Exercise — The entries are to be duplicated exactly, though any picture in them must be omitted.
######
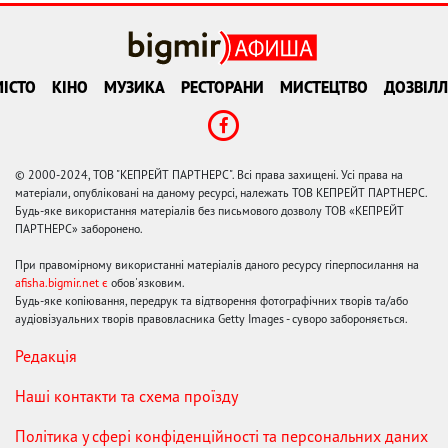
ІСТО
КІНО
МУЗИКА
РЕСТОРАНИ
МИСТЕЦТВО
ДОЗВІЛЛ
© 2000-2024, ТОВ "КЕПРЕЙТ ПАРТНЕРС". Всі права захищені. Усі права на
матеріали, опубліковані на даному ресурсі, належать ТОВ КЕПРЕЙТ ПАРТНЕРС.
Будь-яке використання матеріалів без письмового дозволу ТОВ «КЕПРЕЙТ
ПАРТНЕРС» заборонено.
При правомірному використанні матеріалів даного ресурсу гіперпосилання на
afisha.bigmir.net є
обов'язковим.
Будь-яке копіювання, передрук та відтворення фотографічних творів та/або
аудіовізуальних творів правовласника Getty Images - суворо забороняється.
Редакція
Наші контакти та схема проїзду
Політика у сфері конфіденційності та персональних даних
######
Task result —
ІСТО
КІНО
МУЗИКА
РЕСТОРАНИ
МИСТЕЦТВО
ДОЗВІЛЛ
© 2000-2024, ТОВ "КЕПРЕЙТ ПАРТНЕРС". Всі права захищені. Усі права на
матеріали, опубліковані на даному ресурсі, належать ТОВ КЕПРЕЙТ ПАРТНЕРС.
Будь-яке використання матеріалів без письмового дозволу ТОВ «КЕПРЕЙТ
ПАРТНЕРС» заборонено.
При правомірному використанні матеріалів даного ресурсу гіперпосилання на
afisha.bigmir.net є
обов'язковим.
Будь-яке копіювання, передрук та відтворення фотографічних творів та/або
аудіовізуальних творів правовласника Getty Images - суворо забороняється.
Редакція
Наші контакти та схема проїзду
Політика у сфері конфіденційності та персональних даних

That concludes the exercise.